“What Is Modernity?”

by longingforthereal

There’s fear in his eyes.  His cheeks pucker upward in an awkward smile, the way one smiles before a job interview.  But the wide stare betrays a lack of trust, perhaps guilt.  In either case he can’t control it.  His hands extend asymmetrically around the laptop in front of him, mirroring the disconnect between his eyes and the muscles in his face.  There’s something robotic about this man.  He appears to be sitting on a comfortable sofa with his laptop, smiling over his shoulder at approaching company.  But his crooked posture doesn’t quite look human.  Does he exist?  Or does he represent a particular kind of existence we’re supposed to find appealing?  The ad’s intention is unclear.

I wanted to think he doesn’t exist.  “He could be the amalgamation of a series of stock images someone managed to assemble in the shape of a billboard,” I thought as I biked passed the intersection.  The man’s hair is neatly manicured and his suit is firmly pressed, but he looks undeniably nervous.  The laptop’s screen is blank.  In the background above his head, faintly discernable planes appear to be arriving and departing in the distance.  A web of bright industrial lines denote the antiseptic corridors of an airport terminal branching into space.  Surely the man’s sofa, laptop, and business attire are meant to convey his acquaintance with the ideals of entrepreneurial success.  But the lack of confidence in his face is unmistakable.  As if to make a wry joke, the billboard’s caption stretches across the left side of the sofa beside him: “M.S. in Strategic Leadership, Now Online!”

Both the man and the message sit atop an abandoned building across the street from 7-Eleven and kitty corner to Rent-A-Center in Rochester, NY.  Someone must have thought this was an appropriate way to pay homage to Monroe Avenue.

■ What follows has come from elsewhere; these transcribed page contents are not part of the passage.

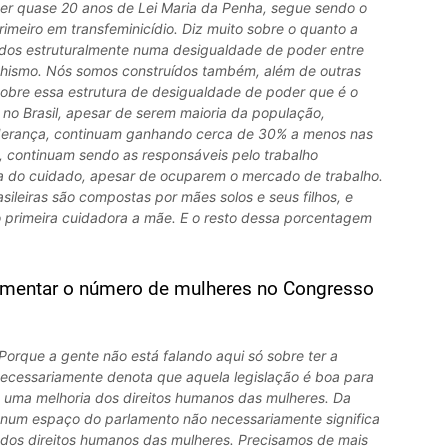
ter quase 20 anos de Lei Maria da Penha, segue sendo o
imeiro em transfeminicídio. Diz muito sobre o quanto a
zados estruturalmente numa desigualdade de poder entre
ismo. Nós somos construídos também, além de outras
sobre essa estrutura de desigualdade de poder que é o
 no Brasil, apesar de serem maioria da população,
iderança, continuam ganhando cerca de 30% a menos nas
 continuam sendo as responsáveis pelo trabalho
 do cuidado, apesar de ocuparem o mercado de trabalho.
asileiras são compostas por mães solos e seus filhos, e
 primeira cuidadora a mãe. E o resto dessa porcentagem
umentar o número de mulheres no Congresso
Porque a gente não está falando aqui só sobre ter a
necessariamente denota que aquela legislação é boa para
, uma melhoria dos direitos humanos das mulheres. Da
num espaço do parlamento não necessariamente significa
dos direitos humanos das mulheres. Precisamos de mais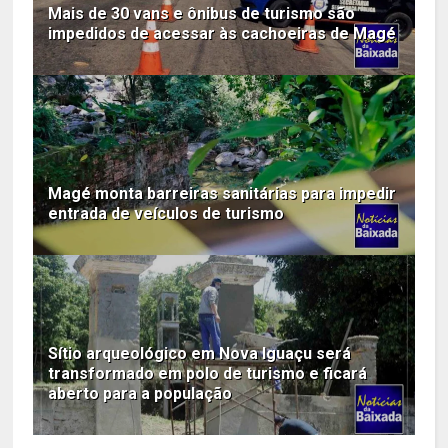
Mais de 30 vans e ônibus de turismo são
impedidos de acessar às cachoeiras de Magé
Magé monta barreiras sanitárias para impedir
entrada de veículos de turismo
Sítio arqueológico em Nova Iguaçu será
transformado em polo de turismo e ficará
aberto para a população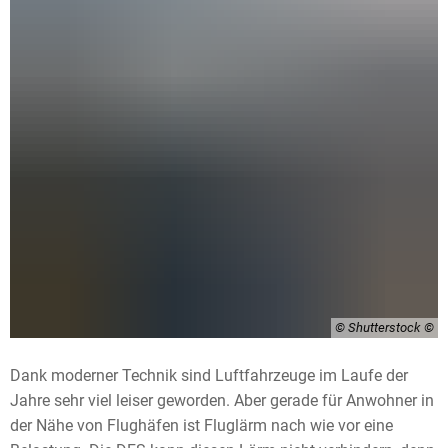
© Shutterstock
Dank moderner Technik sind Luftfahrzeuge im Laufe der
Jahre sehr viel leiser geworden. Aber gerade für Anwohner in
der Nähe von Flughäfen ist Fluglärm nach wie vor eine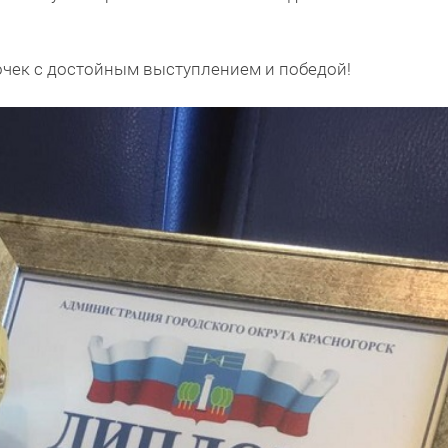
чек с достойным выступлением и победой!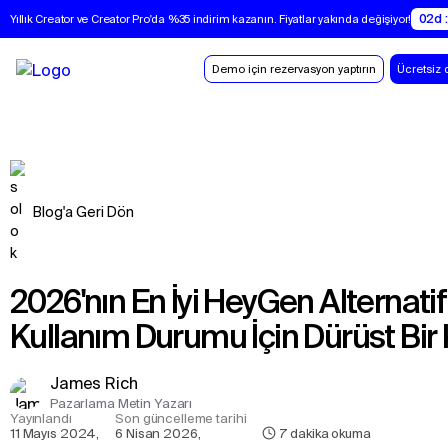
02d :
Yıllık Creator ve Creator Pro'da %35 indirim kazanın. Fiyatlar yakında değişiyor!
Demo için rezervasyon yaptırın
Ücretsiz 
Blog'a Geri Dön
2026'nın En İyi HeyGen Alternatifleri: Her
Kullanım Durumu İçin Dürüst Bir 
James Rich
Pazarlama Metin Yazarı
Yayınlandı
Son güncelleme tarihi
11 Mayıs 2024
,
6 Nisan 2026
,
7
dakika okuma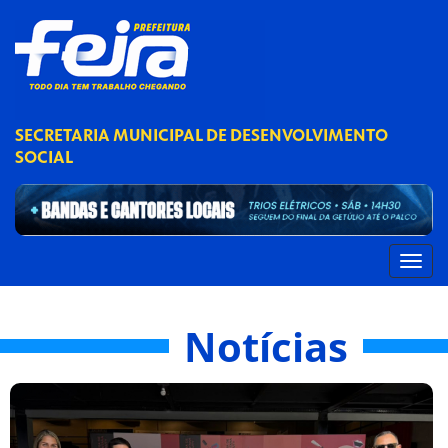
SECRETARIA MUNICIPAL DE DESENVOLVIMENTO
SOCIAL
Notícias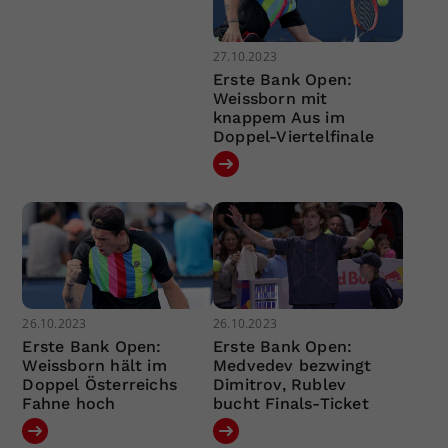
27.10.2023
Erste Bank Open:
Weissborn mit
knappem Aus im
Doppel-Viertelfinale
26.10.2023
26.10.2023
Erste Bank Open:
Erste Bank Open:
Weissborn hält im
Medvedev bezwingt
Doppel Österreichs
Dimitrov, Rublev
Fahne hoch
bucht Finals-Ticket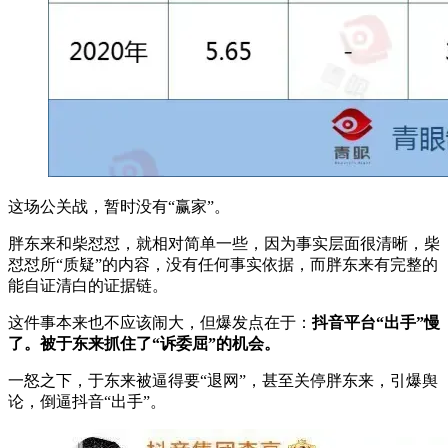
这场公关战，暂时没有“赢家”。
胖东来和柴怼怼，就相对简单一些，因为事实层面很清晰，柴
怼怼所“质疑”的内容，没有任何事实依据，而胖东来有完整的
能自证清白的证据链。
这件事本来也不应该闹大，但爆发点在于：
抖音平台“出手”慢
了。被于东来抓住了“诉委屈”的机会。
一怒之下，于东来被逼得要“退网”，甚至关停胖东来，引爆舆
论，倒逼抖音“出手”。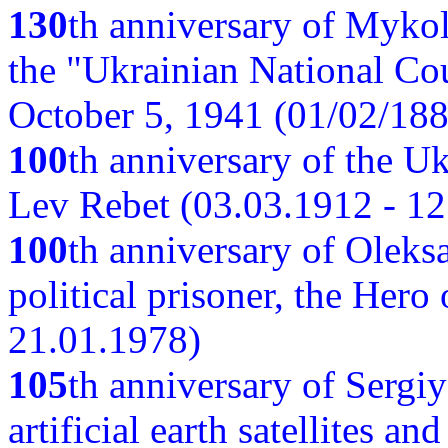
130
th anniversary of Myko
the "Ukrainian National Cou
October 5, 1941 (01/02/188
100
th anniversary of the Ukr
Lev Rebet (03.03.1912 - 12
100
th anniversary of Oleks
political prisoner, the Hero
21.01.1978)
105
th anniversary of Sergiy
artificial earth satellites a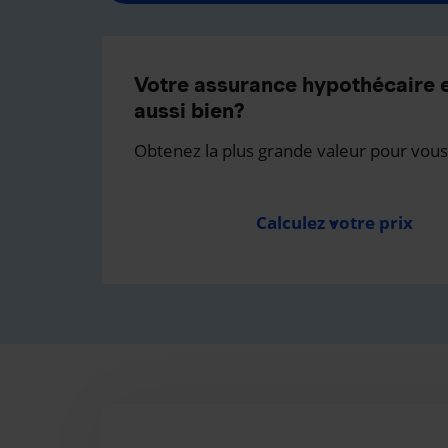
Votre assurance hypothécaire e
aussi bien?
Obtenez la plus grande valeur pour vous
Calculez votre prix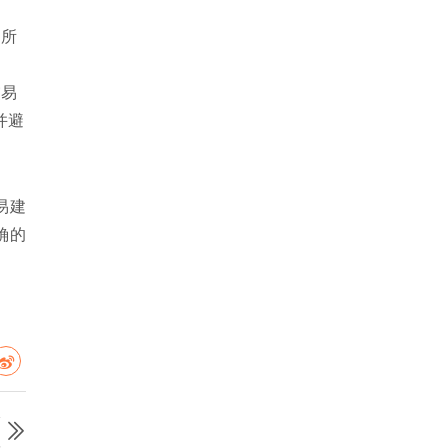
动所
交易
并避
易建
确的
篇
理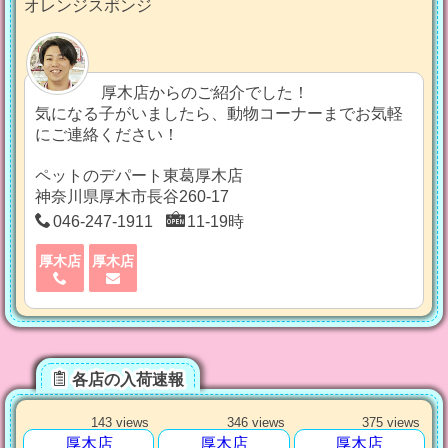
オレンジスポンジ
厚木店からのご紹介でした！
気になる子がいましたら、動物コーナーまでお気軽
にご連絡ください！
ペットのデパート東葛厚木店
神奈川県厚木市長谷260-17
046-247-1911
11-19時
厚木店
厚木店
各店の入荷速報
143 views
346 views
375 views
厚木店
厚木店
厚木店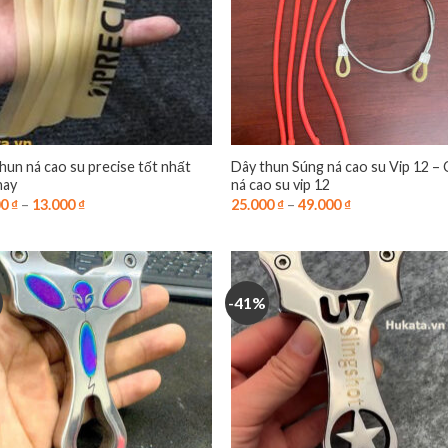
hun ná cao su precise tốt nhất
Dây thun Súng ná cao su Vip 12 –
nay
ná cao su vip 12
00
₫
–
13.000
₫
25.000
₫
–
49.000
₫
-41%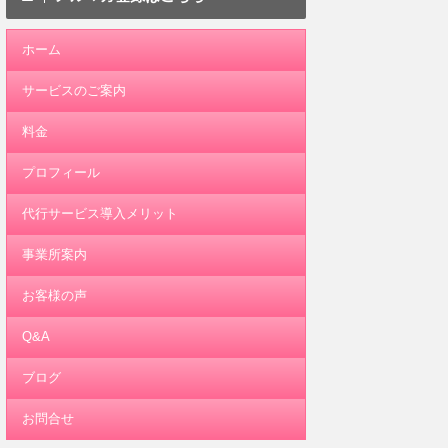
ホーム
サービスのご案内
料金
プロフィール
代行サービス導入メリット
事業所案内
お客様の声
Q&A
ブログ
お問合せ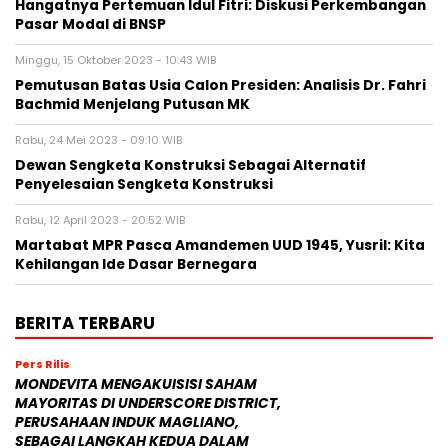
Hangatnya Pertemuan Idul Fitri: Diskusi Perkembangan
Pasar Modal di BNSP
Minggu, 15 Oktober 2023 - 10:43 WIB
Pemutusan Batas Usia Calon Presiden: Analisis Dr. Fahri
Bachmid Menjelang Putusan MK
Rabu, 24 Mei 2023 - 09:10 WIB
Dewan Sengketa Konstruksi Sebagai Alternatif
Penyelesaian Sengketa Konstruksi
Rabu, 12 April 2023 - 20:52 WIB
Martabat MPR Pasca Amandemen UUD 1945, Yusril: Kita
Kehilangan Ide Dasar Bernegara
BERITA TERBARU
Pers Rilis
MONDEVITA MENGAKUISISI SAHAM
MAYORITAS DI UNDERSCORE DISTRICT,
PERUSAHAAN INDUK MAGLIANO,
SEBAGAI LANGKAH KEDUA DALAM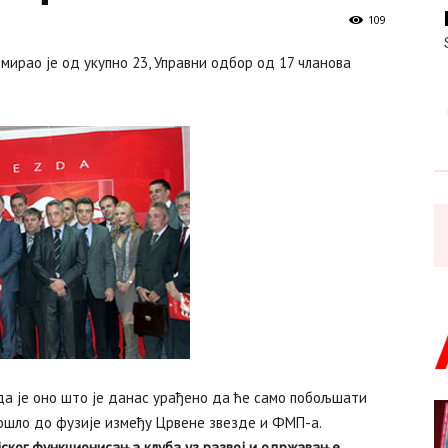
109
ирао је од укупно 23, Управни одбор од 17 чланова
да је оно што је данас урађено да ће само побољшати
дошло до фузије између Црвене звезде и ФМП-а.
јског функционисања клуба уз развој и одржавање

I arrived at Boulder Coffee and couldn’t take my eyes off the barista’s t-shirt.  White type against black background, “Keeping Providence Drunk One Punk At A Time” was not something one said without meaning it.  I took it to represent the transvaluation of Christian asceticism at the same time it was ostensibly an advertisement for a local punk band.  Glancing at the artful tattoo that graced the right side of her scalp, then the black handkerchief that hung outside her back pocket, I wondered if she’d seen them perform. Clear lines leading back in time, I wanted to know what she thought her punk credentials meant.  I remembered the flag I saw flying outside the anarchist collective a few streets earlier.  “Don’t Tread On Me” it declared in similar bold white type against a menacing black background.  Punishing the punisher, sentencing Him to death; waging war against all manner of restraint.  These are the archetypal trappings of youth who’ve learned to spite.  I could feel her anger press against me as she took my order, but I dismissed it with the same ease that I rode passed the anarchists’ flag without pausing.  None of this is shocking anymore; ordinariness is the modern insignia of conquest.

Riding back up Meigs Street I came to a four-way stop sign.  My normal habit would be to blow right through it without stopping, but in this case I was one of four motorists arrested by arriving at the intersection in unison. We had a moment there, the four of us.  We were part of something just before we ascended toward our respective destinations.  The source of authority that bound us together was impersonal and abstract, but we all observed it, if only for a moment before it was time to proceed beyond the social compact back into our private lives.

The fact that we advanced in near perfect synchronicity made the passage of our little community feel sad.  Once codified into conventions like this, mutual self-interest can be so bittersweet.  The two cars to my right and left streamed passed each other first, then the Dodge pick-up and I moved toward each other almost lovingly, crossing hip to hip for a split second.  We all got what we wanted, but we were each headed in opposite directions.  The inanimate, undiscriminating symbol that established order and regulated our shared movements had served its purpose, and we were free to go; but where?

I for one was peddling fast and headed home.

Out of nowhere, the question came back to me as I pushed passed Pearl Street.  It had been over a year since the day of my oral exams, but the memory of that moment still haunts me.

“What is modernity?” the professor started off in his characteristically sprawling tone.  I knew this was coming, and I had an answer prepared.  But I should have known that it would fall flat the way any answer to that question must in an academic setting.  “Modernity is the recognition and diffusion of autonomy throughout growing sectors of society over time,” I spouted confidently, thinking I’d handled his opening salvo quite well.

To his credit, the professor proceeded to savage me, revealing my ignorance of specifics despite so much hard work unmasking generalities.  As loathe as I was to admit it, I deserved to pass knowing I had failed to grasp the question.

Rounding the last corner before the entrance to my driveway, I told myself again that it was hubris to think I could have answered him adequately.  “Modernity is a feeling, ‘all that’s solid melts into air’ is an abstraction,” I whispered as I approached my empty house. Glancing up at the setting sun, I lifted my bike onto one shoulder and closed the garage door as soon as I was safely inside.